By May 2006, The Mills Corporation was under investigation by the Securities and Exchange Commission due to its financial problems. As a result, in February 2007, the company's portfolio, including Potomac Mills, would be acquired by Simon Property Group and Farallon Capital Management for $1.64 billion, following the rejection of the Toronto-based Brookfield Asset Management's offer in January of that year, which offered to acquire The Mills Corp. for $1.35 billion. The acquisition was completed in April 2007, and The Mills Corporation was rebranded as The Mills: A Simon Company. In May 2008, Simon announced a 50,000 sqft expansion featuring new retail and restaurant space. The expansion was scheduled to start in the fall of 2008.

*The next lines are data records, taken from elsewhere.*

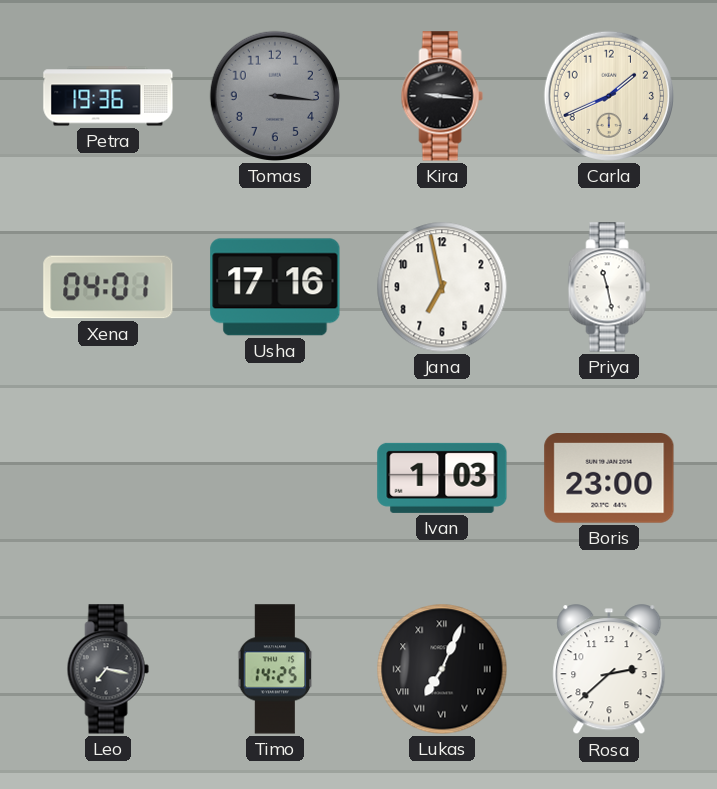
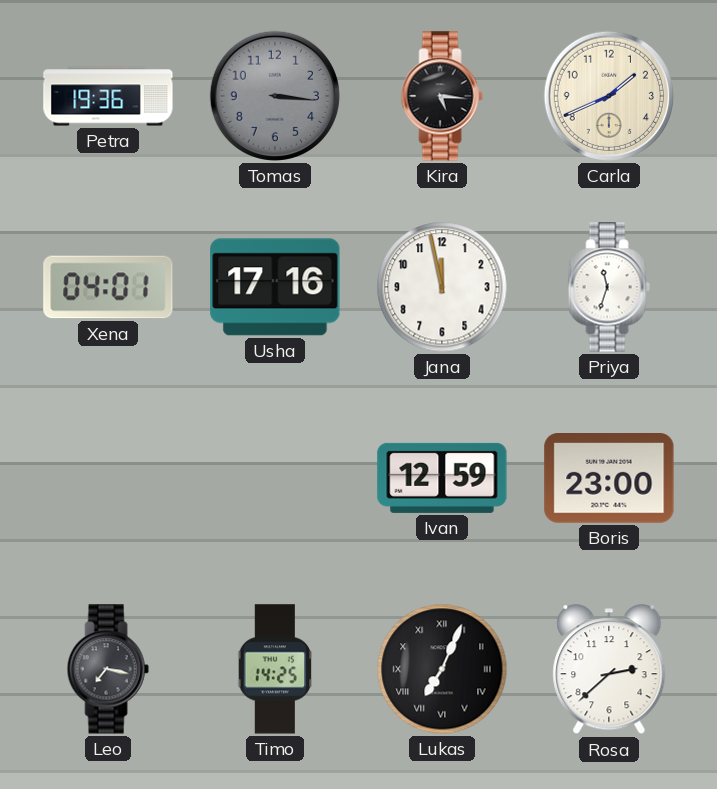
Kira: 9:16 -> 5:16
Jana: 6:58 -> 11:58
Priya: 11:28 -> 11:33
Ivan: 1:03 -> 12:59
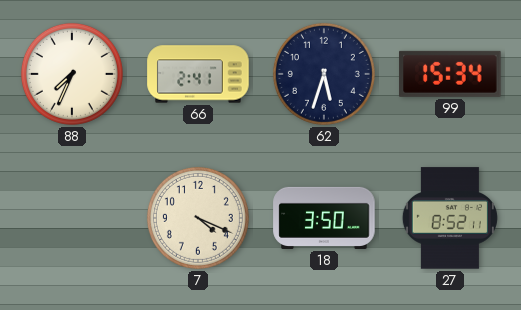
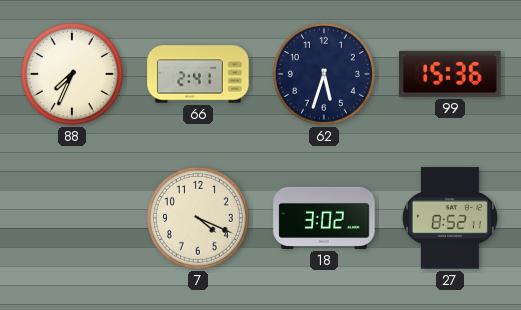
99: 15:34 -> 15:36
18: 3:50 -> 3:02
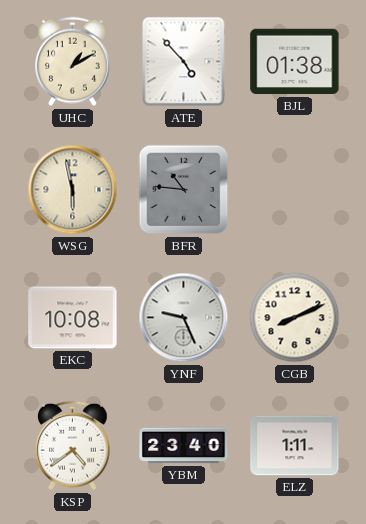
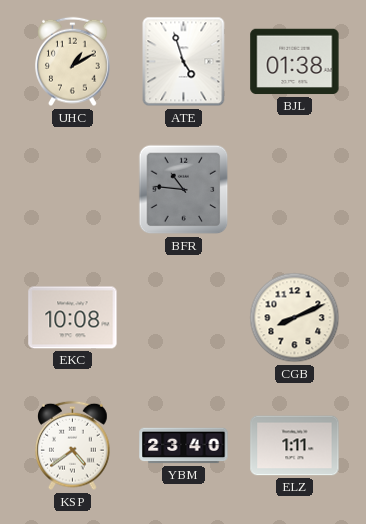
ATE: 4:53 -> 4:57
WSG: 5:58 -> none
YNF: 9:26 -> none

Bloomingdale's - The Outlet Store had its grand opening on August 20, 2010. It was the company's first outlet store.
In May 2011, the JCPenney Outlet Store began liquidation sales, and closed its doors in July of that year. It was converted into a traditional department store in October 2011, as JCPenney announced that it would sell its outlet division to SB Capital Group to focus on its core retail operations and online businesses. Potomac Mills was one of the two JCPenney Outlet locations selected for renovation into a department store; the other store was the Franklin Mills location. In March 2012, Simon Property Group acquired full control of the property by buying out Farallon's stake in 26 Landmark Mills malls for $1.5 billion.

The Potomac Mills apple tree sign was damaged by high winds in 2011, and again in March 2018. The second incident bent and stressed its steel support poles, causing it to tilt precariously over Interstate 95, and forced the sign's dismantling. Near the end of March 2019, a new sign was unveiled, featuring an updated design.
In October 2024, Simon Property Group announced that Potomac Mills' food court would be renovated into a "food pavilion" branded as the Dining Pavilion at Potomac Mills. The renovation would add contemporary flooring and lighting, a new white-and-gray color palette, charging stations, and new seating. The architect for the renovation was Bartlett Hartley & Mulkey (BHM).

Potomac Mills celebrated its 40th anniversary in September 2025.

Slick City Action Park, an amusement park opened in 2026 in the former Buy Buy Baby anchor space. The new amusement park utilizes the entire anchor building and space of the former Buy Buy Baby store and features a wide variety of amenities.